High body corporate fees are scaring investors away from Cairns, with insurance premiums driving costs up in the aftermath of cyclone Yasi over two years ago.
According to the REIQ’s December Queensland Market Monitor (QMM), Cairns recorded median unit price growth of 5.5 per cent to $205,000 over the December quarter.
The city also posted an increase in sales of eight per cent compared to the same period in 2011, according to Real Estate Institute of Queensland (REIQ) CEO Anton Kardash.
“While there has been an increase in demand for units in the Cairns region, discounting has been partly responsible for this rise in interest as the area is still struggling with high body corporate and insurance levies following Cyclone Yasi more than two years ago,” Mr Kardash said.
Associate director and property investment manager of LJ Hooker Cairns, Amanda Boccalatte, agreed that investors are being increasingly turned off by the fees, even though returns are at record highs.
“I think those high fees are affecting people’s desire to buy an investment property," she said.
“It’s funny because prices are quite low and it’s a great time to buy in Cairns.
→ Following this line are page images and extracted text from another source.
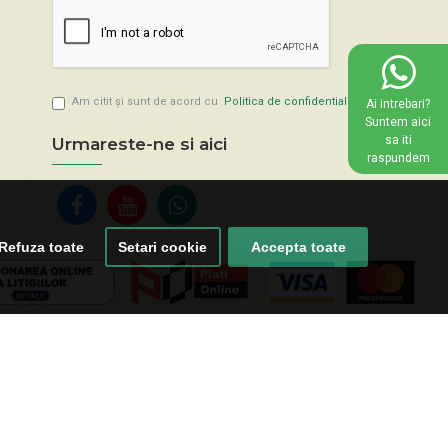
Am citit şi sunt de acord cu
Politica de confidentialitate
Ai intrebari?
Suntem aici
sa iti
Urmareste-ne si aici
raspundem
Refuza toate
Setari cookie
Accepta toate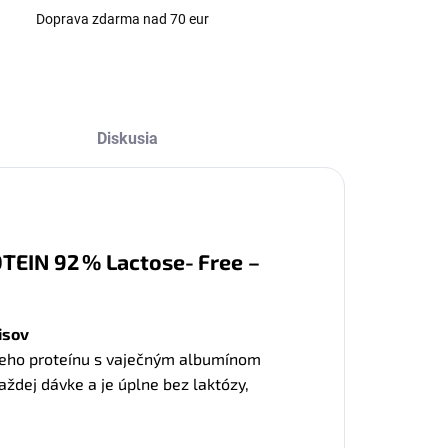
Doprava zdarma nad 70 eur
Diskusia
TEIN 92 % Lactose‑Free –
isov
ieho proteínu s vaječným albumínom
aždej dávke a je úplne bez laktózy,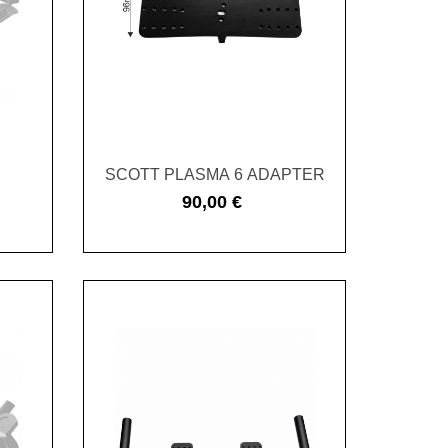
SCOTT PLASMA 6 ADAPTER
90,00 €
Cena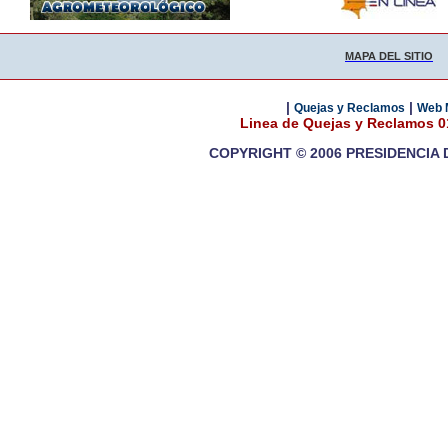
MAPA DEL SITIO
|
|
Quejas y Reclamos
Web 
Linea de Quejas y Reclamos 
COPYRIGHT © 2006 PRESIDENCIA 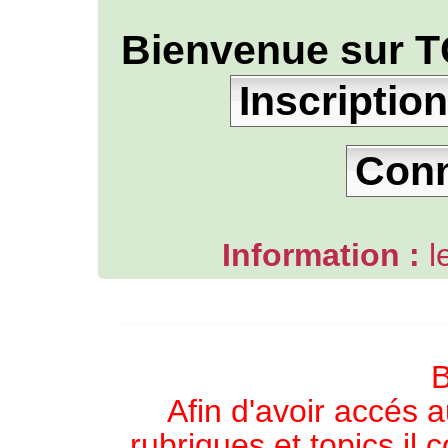
Bienvenue sur T
Inscription
Con
Information :
l
L'ANNUAIRE WEB DE TGB-FOREVER
B
Afin d'avoir accés a
rubriques et topics il 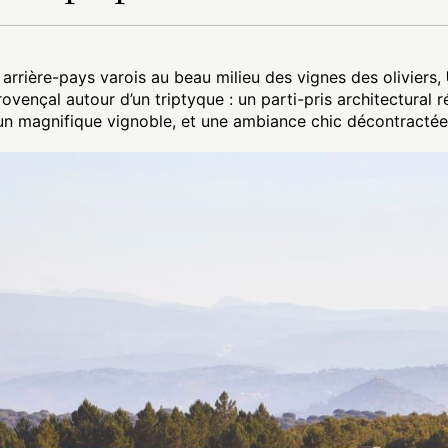
 arrière-pays varois au beau milieu des vignes des oliviers,
provençal autour d’un triptyque : un parti-pris architectura
un magnifique vignoble, et une ambiance chic décontractée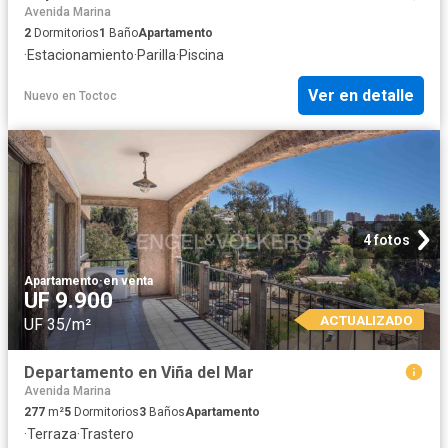
Avenida Marina
2
Dormitorios
1
Baño
Apartamento
·
Estacionamiento
·
Parilla
·
Piscina
Ver en detalle
Nuevo
en
Toctoc
4 fotos
Apartamento
·
en venta
UF 9.900
ACTUALIZADO
UF 35/m²
Departamento en Viña del Mar
Avenida Marina
277
m²
5
Dormitorios
3
Baños
Apartamento
·
Terraza
·
Trastero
The returns, for the prices, are fantastic but people are just bawking at the high body corporate fees which is mainly due to insurance."
And while insurance companies continue to drive insurance costs higher, Ms Boccalatte believes there are some positive signs.
“The insurance is still going up, and they won’t come down until we get more competition. All the insurance companies just pulled out, especially in the body corporate market. So with nothing to choose from, they could charge what they wanted because they had the monopoly," she explained.
“But people are starting to realise that the return is really quite good now and we’re seeing them come back to the market.”